WHAT YOU HAVE TO DO - Omit all pictures, then retype the data exactly as given.
··· SOURCE DATA
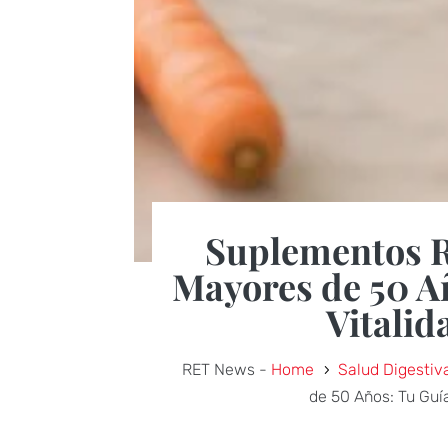
Suplementos 
Mayores de 50 A
Vitalid
RET News -
Home
Salud Digestiv
5
de 50 Años: Tu Guí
······
TASK OUTPUT -
Suplementos 
Mayores de 50 A
Vitalid
RET News -
Home
Salud Digestiv
5
de 50 Años: Tu Guí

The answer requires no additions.